Maybe i read it wrong, but am equally confused


----------



## contractorjack

I think he just wants a CD to have encrypted data. Unless it's anything of real interest, I don't think anyone'd go so far as to break the encryption just to copy the CD.

As mentioned earlier, there are many programs that will encrypt data, requiring passwords to access. You just need a regular CD to do that.

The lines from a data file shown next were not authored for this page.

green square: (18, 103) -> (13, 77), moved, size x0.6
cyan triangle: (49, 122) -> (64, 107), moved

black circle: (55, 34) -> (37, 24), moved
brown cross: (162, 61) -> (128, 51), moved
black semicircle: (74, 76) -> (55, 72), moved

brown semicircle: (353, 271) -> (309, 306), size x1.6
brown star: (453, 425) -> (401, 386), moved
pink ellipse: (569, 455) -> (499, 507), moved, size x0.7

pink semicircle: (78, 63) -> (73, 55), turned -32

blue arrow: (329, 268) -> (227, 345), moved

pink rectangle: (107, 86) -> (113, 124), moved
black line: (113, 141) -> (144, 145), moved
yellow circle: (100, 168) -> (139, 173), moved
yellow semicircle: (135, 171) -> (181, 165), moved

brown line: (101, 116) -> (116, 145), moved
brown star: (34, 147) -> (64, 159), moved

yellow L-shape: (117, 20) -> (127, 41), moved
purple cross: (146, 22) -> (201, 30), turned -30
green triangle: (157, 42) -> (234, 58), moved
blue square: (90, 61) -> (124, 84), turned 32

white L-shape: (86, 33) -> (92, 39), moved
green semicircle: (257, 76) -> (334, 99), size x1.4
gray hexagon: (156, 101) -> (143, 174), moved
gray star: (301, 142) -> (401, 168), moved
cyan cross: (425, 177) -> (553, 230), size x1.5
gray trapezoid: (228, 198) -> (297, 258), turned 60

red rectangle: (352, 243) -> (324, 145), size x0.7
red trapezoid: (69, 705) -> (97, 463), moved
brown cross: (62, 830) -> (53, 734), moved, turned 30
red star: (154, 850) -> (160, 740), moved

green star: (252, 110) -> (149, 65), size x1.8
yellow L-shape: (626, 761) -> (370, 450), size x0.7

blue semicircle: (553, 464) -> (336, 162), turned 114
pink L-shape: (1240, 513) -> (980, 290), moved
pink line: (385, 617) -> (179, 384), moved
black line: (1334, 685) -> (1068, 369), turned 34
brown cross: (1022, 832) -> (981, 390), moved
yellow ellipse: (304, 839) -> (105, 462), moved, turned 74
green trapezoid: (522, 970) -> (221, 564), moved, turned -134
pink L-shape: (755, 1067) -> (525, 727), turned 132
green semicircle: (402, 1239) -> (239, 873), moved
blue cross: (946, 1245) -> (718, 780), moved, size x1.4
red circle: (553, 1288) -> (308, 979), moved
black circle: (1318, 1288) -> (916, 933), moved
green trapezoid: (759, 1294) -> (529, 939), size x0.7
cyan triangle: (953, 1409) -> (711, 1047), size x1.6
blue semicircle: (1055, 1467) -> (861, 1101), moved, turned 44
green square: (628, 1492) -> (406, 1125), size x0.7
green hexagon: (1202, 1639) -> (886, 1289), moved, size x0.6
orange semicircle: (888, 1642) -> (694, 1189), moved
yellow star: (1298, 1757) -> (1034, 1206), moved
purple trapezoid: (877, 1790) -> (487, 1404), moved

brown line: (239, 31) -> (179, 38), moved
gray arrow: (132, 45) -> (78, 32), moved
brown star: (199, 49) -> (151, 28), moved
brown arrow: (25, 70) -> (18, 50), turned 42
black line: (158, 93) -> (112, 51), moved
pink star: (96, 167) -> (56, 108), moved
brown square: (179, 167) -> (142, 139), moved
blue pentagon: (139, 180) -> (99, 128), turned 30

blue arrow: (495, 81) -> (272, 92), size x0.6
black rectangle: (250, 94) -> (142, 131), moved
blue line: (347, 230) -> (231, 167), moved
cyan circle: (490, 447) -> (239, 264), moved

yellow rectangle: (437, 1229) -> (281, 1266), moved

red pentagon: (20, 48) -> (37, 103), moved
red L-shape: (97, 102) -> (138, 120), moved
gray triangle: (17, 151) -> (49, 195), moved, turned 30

Most discs are practically impossible to physically protect from copying except by locking the things up


----------



## Ash

This is impossible. If the cd can be read in some way it is not secure


----------



## wilsonmian

No, There is no way to protect them. I always shocked when I saw torrents on the sites. I don't know how they are allowed to do so but they do it.


----------



## TheMiterCut

If the CD can be read, it can be copied. How can you sell a book to people and prevent them from being able to copy it if they are able to read it and type it into a computer? It's the same thing with anything else. Nero and some other softwares have very primitive locking stuff that makes it so that similar software that honors the lock won't copy it, but that doesn't mean there isn't tons of software out there that doesn't honor this.


----------



## wilsonmian

TheMiterCut said:


> Nero and some other softwares have very primitive locking stuff that makes it so that similar software that honors the lock won't copy it, but that doesn't mean there isn't tons of software out there that doesn't honor this.


So it means that NERO can do some basic job but I think it is difficult to restrain someone who can read the cd but can't copy it.


----------